Onderzoek chattaal
Voor het vak taalvaardigheden moest
ik chatgesprekken van een jongen en een meisje uit de 3de graad van
het lager onderwijs lezen. Voor een onderzoek naar chattaal moest ik per kind
10 posts met minimum 10 woorden analyseren.
Hierbij moest ik op volgende
taalkenmerken letten: Diminutiefsuffix (uitgang verkleinwoord), verbuiging van
onbepaald lidwoord een bij mannelijke substantieven, gebruik van gij/ge als
persoonlijk voornaamwoord, gebruik van zijt i.p.v. bent/wees bij 2de
pers. enk. En de deletie van eind t bij het korte functiewoordje niet.
Het viel me vooral op dat de jongen
veel meer dialect gebruikte dan het meisje, alhoewel ze beiden uit dezelfde
streek komen. Vooral wanneer er werd opgeschept, werden dialectische woorden
gebruikt.
Het was eigenlijk moeilijk om er 10
posts met 10 woorden uit de halen. De meeste posts waren veel korter. Als
reacties werden af en toe Engelse woorden gebruikt.
Ik kon eigenlijk niet veel kenmerken
aanduiden. Het viel me vooral op dat er
verschrikkelijk veel schrijffouten en andere afkortingen worden gebruikt.

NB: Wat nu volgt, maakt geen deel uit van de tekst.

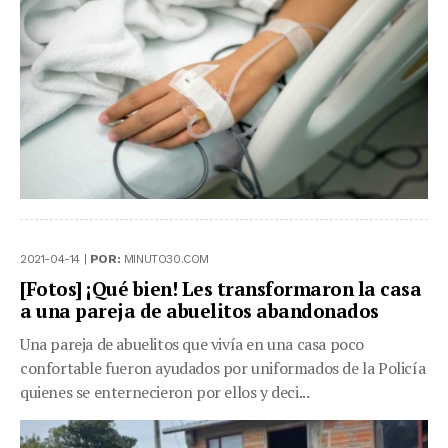
2021-04-14 |
POR:
MINUTO30.COM
[Fotos] ¡Qué bien! Les transformaron la casa
a una pareja de abuelitos abandonados
Una pareja de abuelitos que vivía en una casa poco
confortable fueron ayudados por uniformados de la Policía
quienes se enternecieron por ellos y deci...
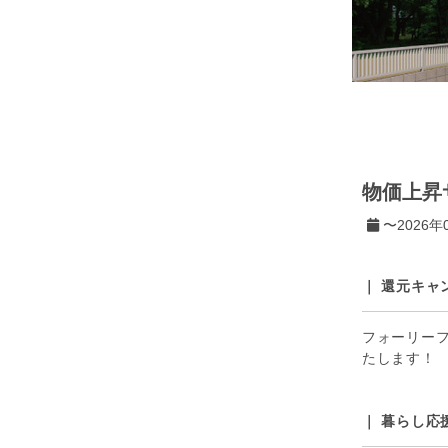
物価上昇
〜2026年0
｜ 還元キャ
フォーリーフ
たします！
｜ 暮らし応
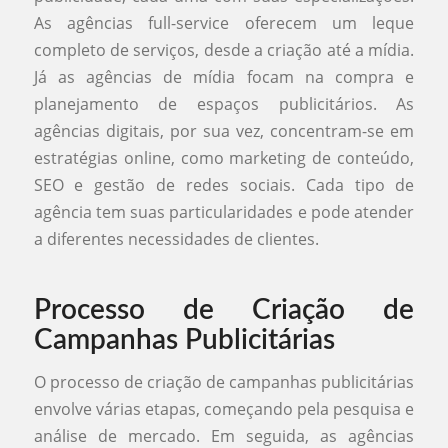
As agências full-service oferecem um leque
completo de serviços, desde a criação até a mídia.
Já as agências de mídia focam na compra e
planejamento de espaços publicitários. As
agências digitais, por sua vez, concentram-se em
estratégias online, como marketing de conteúdo,
SEO e gestão de redes sociais. Cada tipo de
agência tem suas particularidades e pode atender
a diferentes necessidades de clientes.
Processo de Criação de
Campanhas Publicitárias
O processo de criação de campanhas publicitárias
envolve várias etapas, começando pela pesquisa e
análise de mercado. Em seguida, as agências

Behalve de zaken waar we op moesten
letten voor het onderzoek, was ik ervan geschrokken hoe hard kinderen tegenover
elkaar kunnen zijn in wat ze typen. Volgens mij zit het feit dat ze achter een
computer zitten hier voor erg veel tussen. Wat bij de ene getypt wordt als iets
om mee te lachen, kan voor de andere heel hard aankomen. Doordat er geen mimiek
en lichaamstaal aan de pas komt, kunnen er veel miscommunicaties gebeuren
volgens mij. Nu al meer dan vroeger, maar in de toekomst zal er heel wat
aandacht aan cyberpesten besteed moeten worden.